#### Exercise directions:
Only the lines from the one containing "Aad van Dijk" through the end of the data are wanted, reproduced exactly and without pictures.

Collected data:
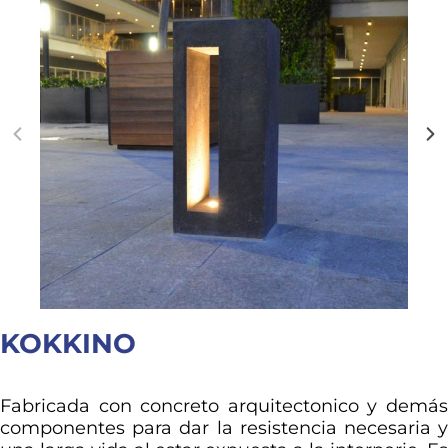
KOKKINO
Fabricada con concreto arquitectonico y demás
componentes para dar la resistencia necesaria y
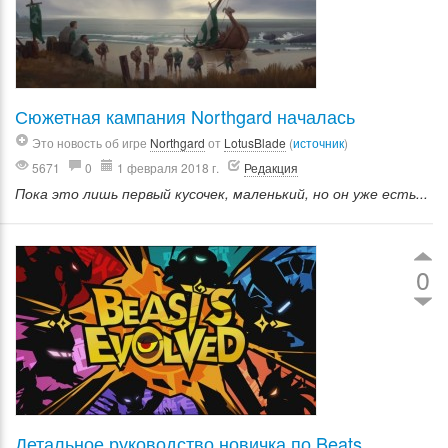
Сюжетная кампания Northgard началась
Это новость об игре
Northgard
от
LotusBlade
(
источник
)
5671
0
1 февраля 2018 г.
Редакция
Пока это лишь первый кусочек, маленький, но он уже есть...
0
Детальное руководство новичка по Beats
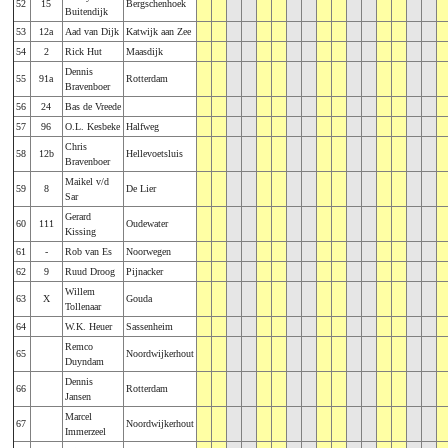
52
15
Bergschenhoek
Buitendijk
53
12a
Aad van Dijk
Katwijk aan Zee
54
2
Rick Hut
Maasdijk
Dennis
55
91a
Rotterdam
Bravenboer
56
24
Bas de Vreede
57
96
O.L. Kesbeke
Halfweg
Chris
58
12b
Hellevoetsluis
Bravenboer
Maikel v/d
59
8
De Lier
Sar
Gerard
60
111
Oudewater
Kissing
61
-
Rob van Es
Noorwegen
62
9
Ruud Droog
Pijnacker
Willem
63
X
Gouda
Tollenaar
64
W.K. Heuer
Sassenheim
Remco
65
Noordwijkerhout
Duyndam
Dennis
66
Rotterdam
Jansen
Marcel
67
Noordwijkerhout
Immerzeel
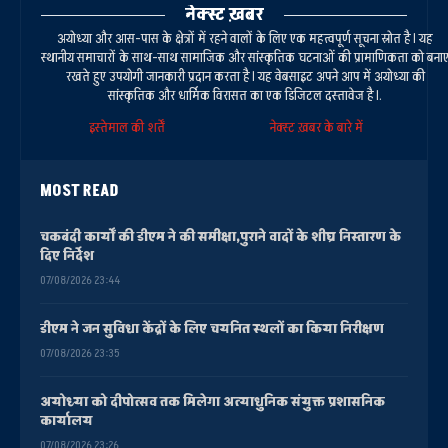
नेक्स्ट ख़बर
अयोध्या और आस-पास के क्षेत्रों में रहने वालों के लिए एक महत्वपूर्ण सूचना स्रोत है। यह
स्थानीय समाचारों के साथ-साथ सामाजिक और सांस्कृतिक घटनाओं की प्रामाणिकता को बना
रखते हुए उपयोगी जानकारी प्रदान करता है। यह वेबसाइट अपने आप में अयोध्या की
सांस्कृतिक और धार्मिक विरासत का एक डिजिटल दस्तावेज है।.
इस्तेमाल की शर्तें
नेक्स्ट ख़बर के बारे में
MOST READ
चकबंदी कार्यों की डीएम ने की समीक्षा,पुराने वादों के शीघ्र निस्तारण के
दिए निर्देश
07/08/2026 23:44
डीएम ने जन सुविधा केंद्रों के लिए चयनित स्थलों का किया निरीक्षण
07/08/2026 23:35
अयोध्या को दीपोत्सव तक मिलेगा अत्याधुनिक संयुक्त प्रशासनिक
कार्यालय
07/08/2026 23:26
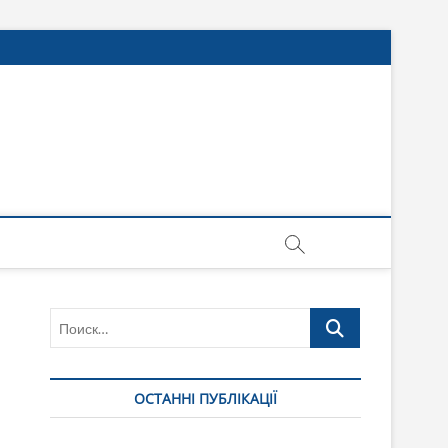
Поиск…
ОСТАННІ ПУБЛІКАЦІЇ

#### Expected answer:
Aad van Dijk
Katwijk aan Zee
54
2
Rick Hut
Maasdijk
Dennis
55
91a
Rotterdam
Bravenboer
56
24
Bas de Vreede
57
96
O.L. Kesbeke
Halfweg
Chris
58
12b
Hellevoetsluis
Bravenboer
Maikel v/d
59
8
De Lier
Sar
Gerard
60
111
Oudewater
Kissing
61
-
Rob van Es
Noorwegen
62
9
Ruud Droog
Pijnacker
Willem
63
X
Gouda
Tollenaar
64
W.K. Heuer
Sassenheim
Remco
65
Noordwijkerhout
Duyndam
Dennis
66
Rotterdam
Jansen
Marcel
67
Noordwijkerhout
Immerzeel
नेक्स्ट ख़बर
अयोध्या और आस-पास के क्षेत्रों में रहने वालों के लिए एक महत्वपूर्ण सूचना स्रोत है। यह
स्थानीय समाचारों के साथ-साथ सामाजिक और सांस्कृतिक घटनाओं की प्रामाणिकता को बना
रखते हुए उपयोगी जानकारी प्रदान करता है। यह वेबसाइट अपने आप में अयोध्या की
सांस्कृतिक और धार्मिक विरासत का एक डिजिटल दस्तावेज है।.
इस्तेमाल की शर्तें
नेक्स्ट ख़बर के बारे में
MOST READ
चकबंदी कार्यों की डीएम ने की समीक्षा,पुराने वादों के शीघ्र निस्तारण के
दिए निर्देश
07/08/2026 23:44
डीएम ने जन सुविधा केंद्रों के लिए चयनित स्थलों का किया निरीक्षण
07/08/2026 23:35
अयोध्या को दीपोत्सव तक मिलेगा अत्याधुनिक संयुक्त प्रशासनिक
कार्यालय
07/08/2026 23:26
Поиск…
ОСТАННІ ПУБЛІКАЦІЇ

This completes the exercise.